A tool for analyzing and steering concept representations in large language models, specifically designed for the Qwen-4B Instruct model.
- Identifies attention heads that mediate specific concepts (currently focused on color concepts)
- Extracts and analyzes head-specific activations
- Supports concept steering with controllable strength
- Provides detailed analysis of head contributions
- Implements causal testing for concept manipulation
- Modular activation patching utilities and a simplified ACDC (greedy) search
- Python 3.8+
- PyTorch with CUDA support
- Transformers, Accelerate, Safetensors
- Hugging Face account with appropriate model access
- Install required packages:
pip install -r ConceptMapper/requirements.txt
- Create a
.env
file in the project root directory with your Hugging Face token:
HUGGING_FACE_TOKEN="your_token_here"
The .env
file is already in .gitignore
and won't be pushed to the repository.
Run the CLI (downloads the model on first run):
python ConceptMapper/main.py --target blue --mode targeted --topk 12 --rescan
Common flags:
--target
: target color concept (default:blue
).--mode
:broadcast
(head-space) ortargeted
(residual of selected heads).--topk
: number of mediating heads to select (default: 12).--start-layer/--end-layer
: limit layer scan range.--token-index-strategy
:auto
(default),first
, orlast
token of the word.--neg-colors
: comma-separated list to override negatives.--rescan
: ignore previously saved heads for this concept.
Programmatic use:
from ConceptMapper.main import ConceptIsolator
isolator = ConceptIsolator(target_concept="blue", steering_mode="targeted", top_k=12)
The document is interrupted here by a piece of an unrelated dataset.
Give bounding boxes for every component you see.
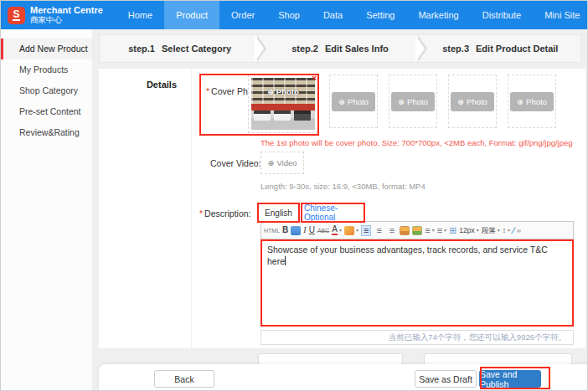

direction, results = isolator.isolate_concept()
from ConceptMapper.patching import NodeSpec, make_last_token_logit_diff_metric, measure_node_influence
from transformers import AutoModelForCausalLM, AutoTokenizer
model_id = "Qwen/Qwen3-4B-Instruct-2507"
tok = AutoTokenizer.from_pretrained(model_id, trust_remote_code=True)
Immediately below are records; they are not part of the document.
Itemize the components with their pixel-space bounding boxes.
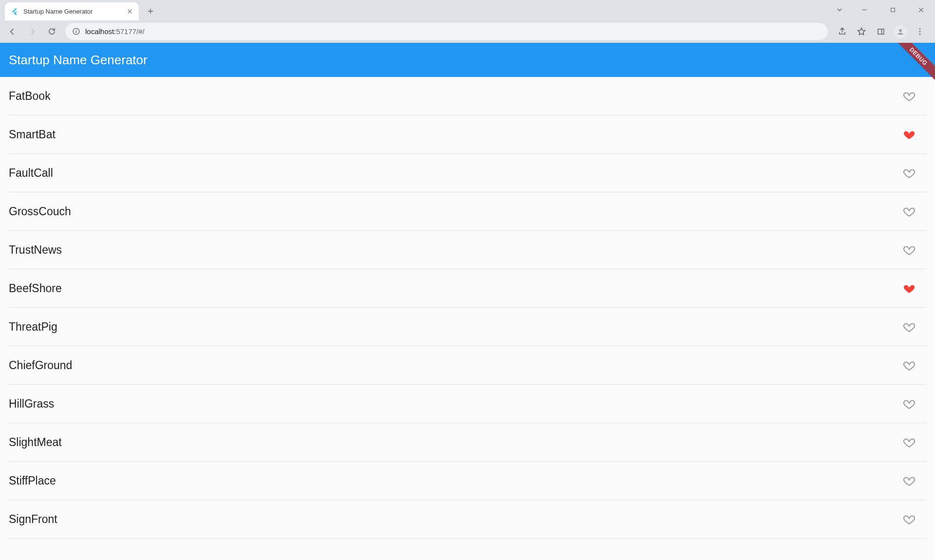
- startup-name-label: FatBook: [9, 90, 51, 103]
- svg-point-9: [919, 33, 921, 35]
- list-item[interactable]: StiffPlace: [9, 462, 926, 500]
- list-item[interactable]: GrossCouch: [9, 192, 926, 231]
- window-controls: [829, 0, 935, 19]
- heart-outline-icon[interactable]: [902, 435, 916, 449]
- startup-name-label: FaultCall: [9, 167, 53, 180]
- tab-title: Startup Name Generator: [23, 8, 121, 15]
- svg-rect-2: [76, 31, 76, 33]
- heart-outline-icon[interactable]: [902, 166, 916, 180]
- startup-name-label: SmartBat: [9, 128, 56, 141]
- heart-filled-icon[interactable]: [902, 281, 916, 296]
- svg-point-7: [919, 28, 921, 30]
- browser-toolbar: localhost:57177/#/: [0, 20, 935, 42]
- list-item[interactable]: FaultCall: [9, 154, 926, 192]
- heart-outline-icon[interactable]: [902, 204, 916, 219]
- heart-filled-icon[interactable]: [902, 127, 916, 142]
- nav-forward-button[interactable]: [23, 23, 41, 40]
- svg-rect-4: [878, 29, 884, 34]
- window-close-button[interactable]: [907, 0, 935, 19]
- share-icon[interactable]: [833, 23, 851, 40]
- kebab-menu-icon[interactable]: [911, 23, 929, 40]
- heart-outline-icon[interactable]: [902, 512, 916, 526]
- name-list[interactable]: FatBookSmartBatFaultCallGrossCouchTrustN…: [0, 77, 935, 539]
- svg-point-8: [919, 31, 921, 32]
- bookmark-star-icon[interactable]: [852, 23, 871, 40]
- startup-name-label: BeefShore: [9, 282, 62, 295]
- startup-name-label: GrossCouch: [9, 205, 71, 218]
- heart-outline-icon[interactable]: [902, 473, 916, 488]
- heart-outline-icon[interactable]: [902, 319, 916, 334]
- list-item[interactable]: ThreatPig: [9, 308, 926, 346]
- tab-close-icon[interactable]: [126, 8, 133, 15]
- list-item[interactable]: TrustNews: [9, 231, 926, 269]
- heart-outline-icon[interactable]: [902, 396, 916, 411]
- list-item[interactable]: SlightMeat: [9, 423, 926, 462]
- app-viewport: Startup Name Generator DEBUG FatBookSmar…: [0, 43, 935, 560]
- list-item[interactable]: FatBook: [9, 77, 926, 115]
- site-info-icon[interactable]: [72, 27, 80, 36]
- url-path: 57177/#/: [116, 27, 144, 36]
- startup-name-label: HillGrass: [9, 397, 54, 411]
- nav-back-button[interactable]: [4, 23, 21, 40]
- side-panel-icon[interactable]: [872, 23, 890, 40]
- window-maximize-button[interactable]: [879, 0, 907, 19]
- heart-outline-icon[interactable]: [902, 358, 916, 373]
- heart-outline-icon[interactable]: [902, 89, 916, 103]
- svg-rect-0: [891, 8, 895, 12]
- window-minimize-button[interactable]: [850, 0, 879, 19]
- app-bar: Startup Name Generator DEBUG: [0, 43, 935, 77]
- nav-reload-button[interactable]: [43, 23, 60, 40]
- svg-rect-3: [76, 30, 76, 30]
- tab-strip: Startup Name Generator: [0, 0, 935, 20]
- startup-name-label: ThreatPig: [9, 320, 57, 334]
- new-tab-button[interactable]: [143, 3, 158, 19]
- browser-tab[interactable]: Startup Name Generator: [5, 2, 139, 20]
- startup-name-label: SignFront: [9, 513, 57, 526]
- url-host: localhost:: [85, 27, 116, 36]
- heart-outline-icon[interactable]: [902, 243, 916, 257]
- tab-search-icon[interactable]: [829, 0, 850, 19]
- list-item[interactable]: SignFront: [9, 500, 926, 539]
- browser-chrome: Startup Name Generator: [0, 0, 935, 43]
- profile-avatar-icon[interactable]: [891, 23, 910, 40]
- list-item[interactable]: BeefShore: [9, 269, 926, 308]
- svg-point-6: [899, 29, 902, 32]
- startup-name-label: StiffPlace: [9, 474, 56, 487]
- app-title: Startup Name Generator: [9, 53, 148, 68]
- address-bar[interactable]: localhost:57177/#/: [65, 23, 828, 40]
- list-item[interactable]: SmartBat: [9, 115, 926, 154]
- flutter-favicon-icon: [11, 8, 19, 16]
- toolbar-right-icons: [833, 23, 931, 40]
- list-item[interactable]: ChiefGround: [9, 346, 926, 385]
- list-item[interactable]: HillGrass: [9, 385, 926, 423]
- url-text: localhost:57177/#/: [85, 27, 821, 36]
- startup-name-label: ChiefGround: [9, 359, 72, 372]
- startup-name-label: SlightMeat: [9, 436, 62, 449]
- startup-name-label: TrustNews: [9, 243, 62, 257]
model = AutoModelForCausalLM.from_pretrained(model_id, trust_remote_code=True, torch_dtype="auto", device_map="auto")
target = "blue"
negatives = ["red","green","yellow","purple","orange","brown"]
metric = make_last_token_logit_diff_metric(tok, target, negatives, token_index_strategy="auto")
# Aligned clean/corrupt prompts for causal testing
clean = ["The color is"]
corrupt = ["The color is"]
# Candidate nodes to test (e.g., mid/late layers)
nodes = [NodeSpec("attn", l) for l in range(16, 28)] + [NodeSpec("mlp", l) for l in range(16, 28)]
influences = measure_node_influence(model, tok, clean, corrupt, nodes, metric)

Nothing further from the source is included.